Activity: Word for word, copy the listing below and leave out its images.

Study material:
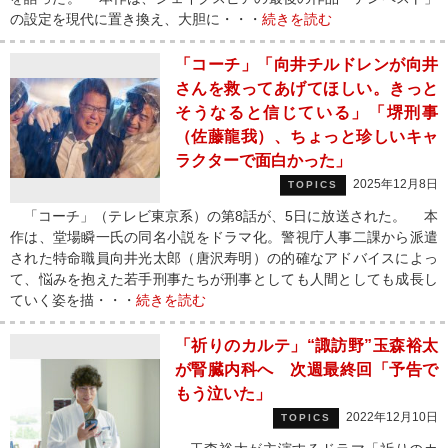
の設定を現代に置き換え、大胆に・・・
続きを読む
「コーチ」「向井チルドレンが向井
さんを救ってあげてほしい。きっと
そうなると信じている」「堺刑事
（佐藤龍我）、ちょっと珍しいキャ
ラクターで面白かった」
2025年12月8日
TOPICS
「コーチ」（テレビ東京系）の第8話が、5日に放送された。 本
作は、堂場瞬一氏の同名小説をドラマ化。警視庁人事二課から派遣
された特命職員向井光太郎（唐沢寿明）の的確なアドバイスによっ
て、悩みを抱えた若手刑事たちが刑事としても人間としても成長し
ていく姿を描・・・
続きを読む
「祈りのカルテ」“諏訪野”玉森裕太
が腎臓内科へ 次週最終回「予告で
もう泣いた」
2022年12月10日
TOPICS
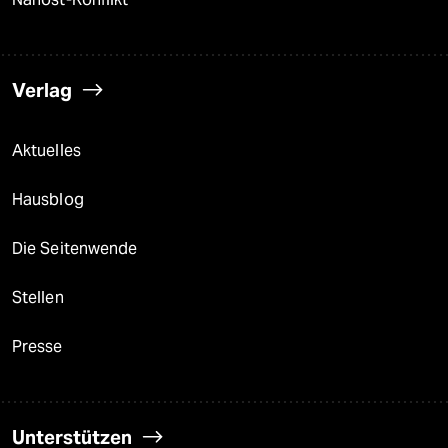
Verlag
Aktuelles
Hausblog
Die Seitenwende
Stellen
Presse
Unterstützen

Written reply:
の設定を現代に置き換え、大胆に・・・
続きを読む
「コーチ」「向井チルドレンが向井
さんを救ってあげてほしい。きっと
そうなると信じている」「堺刑事
（佐藤龍我）、ちょっと珍しいキャ
ラクターで面白かった」
2025年12月8日
TOPICS
「コーチ」（テレビ東京系）の第8話が、5日に放送された。 本
作は、堂場瞬一氏の同名小説をドラマ化。警視庁人事二課から派遣
された特命職員向井光太郎（唐沢寿明）の的確なアドバイスによっ
て、悩みを抱えた若手刑事たちが刑事としても人間としても成長し
ていく姿を描・・・
続きを読む
「祈りのカルテ」“諏訪野”玉森裕太
が腎臓内科へ 次週最終回「予告で
もう泣いた」
2022年12月10日
TOPICS
Verlag
Aktuelles
Hausblog
Die Seitenwende
Stellen
Presse
Unterstützen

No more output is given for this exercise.